Experts: Extra money in pockets can spur growth

  • Nation
  • Friday, 29 Jan 2016

PETALING JAYA: The extra money employees receive with the three percentage point reduction to their Employees Provident Fund (EPF) contribution is a welcome move, say economists.

Chief economist at Alliance Bank Manokaran Mottain said the main objective of the revised Budget 2016 was to spur growth.

“Consumer consumption represents 53% of gross domestic product, so consumer spending is a big generator for GDP growth,” said Manokaran.

The Government has announced that the move to bring down the rate of employees’ EPF contribution from 11% to 8% would translate into RM8bil in consumer spending.

If an employee earns RM5,000 a month, they will have RM150 more to spend every month, or an additional RM1,800 annually.

Manokaran said the low and middle-income groups that represented about 60% of the working population were most likely to spend this extra money.

However, the other 40% of the working population would keep the additional cash as savings.
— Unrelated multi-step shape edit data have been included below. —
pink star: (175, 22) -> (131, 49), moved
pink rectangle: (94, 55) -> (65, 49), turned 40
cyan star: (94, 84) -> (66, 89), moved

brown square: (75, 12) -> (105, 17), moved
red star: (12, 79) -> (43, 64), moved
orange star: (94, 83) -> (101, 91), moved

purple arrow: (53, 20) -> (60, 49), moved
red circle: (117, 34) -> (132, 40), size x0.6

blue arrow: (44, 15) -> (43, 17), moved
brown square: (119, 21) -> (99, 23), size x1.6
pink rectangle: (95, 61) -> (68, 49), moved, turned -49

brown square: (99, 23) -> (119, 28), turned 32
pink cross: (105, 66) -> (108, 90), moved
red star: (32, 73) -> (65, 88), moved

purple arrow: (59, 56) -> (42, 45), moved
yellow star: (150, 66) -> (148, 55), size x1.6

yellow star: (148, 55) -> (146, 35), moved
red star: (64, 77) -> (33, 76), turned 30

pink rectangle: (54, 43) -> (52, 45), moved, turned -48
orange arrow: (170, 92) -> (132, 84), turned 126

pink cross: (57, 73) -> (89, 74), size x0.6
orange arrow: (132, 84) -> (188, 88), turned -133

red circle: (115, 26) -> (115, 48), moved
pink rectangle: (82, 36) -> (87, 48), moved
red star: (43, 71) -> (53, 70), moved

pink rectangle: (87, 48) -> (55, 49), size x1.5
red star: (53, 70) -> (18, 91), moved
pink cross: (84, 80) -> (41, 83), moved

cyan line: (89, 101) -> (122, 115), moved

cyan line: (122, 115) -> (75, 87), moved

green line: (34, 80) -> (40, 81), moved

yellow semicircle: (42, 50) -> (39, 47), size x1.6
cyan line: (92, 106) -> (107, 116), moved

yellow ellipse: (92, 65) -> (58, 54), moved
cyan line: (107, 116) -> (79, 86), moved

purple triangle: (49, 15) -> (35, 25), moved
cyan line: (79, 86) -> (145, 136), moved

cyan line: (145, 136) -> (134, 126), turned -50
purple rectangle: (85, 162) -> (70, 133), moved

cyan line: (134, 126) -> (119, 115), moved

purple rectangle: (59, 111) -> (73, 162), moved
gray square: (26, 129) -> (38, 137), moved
“EPF savings are meant for retirement, so it is good to invest if you can afford to,” advised Manokaran.

“On the other hand, some people who are facing problems with the rising cost of living and can’t afford to make payments for their instalments, the extra money would be handy for them.”

He said the amendments to Budget 2016 were preemptive policies to prevent the economy from deteriorating further.

“Times are going to be tough. Commodity is down, crude oil is down, financial markets are down. We need these kinds of policies to avoid any further slowdown,” said Manokaran.

Independent economist Lee Heng Guie said the move would bolster consumer sentiment.

“It will particularly help the lower income groups as they work on a tighter budget. This will put money back into their pockets,” he said.

He said the move was timely as the current consumer sentiment was still weak, with people worrying about finances and job security.

“This move will see money put back into flow,” added Lee.

Malaysian Rating Corporation chief economist Nor Zahidi Alias called the move a worthwhile effort as consumer sentiment was on a declining trend over the last few quarters.

“Actual growth in consumer spending also dropped below 5% in the third quarter of 2015, something that has not happened for quite some time.

“This calls for greater efforts to shore up consumers’ appetite for spending to support the economy,” he said.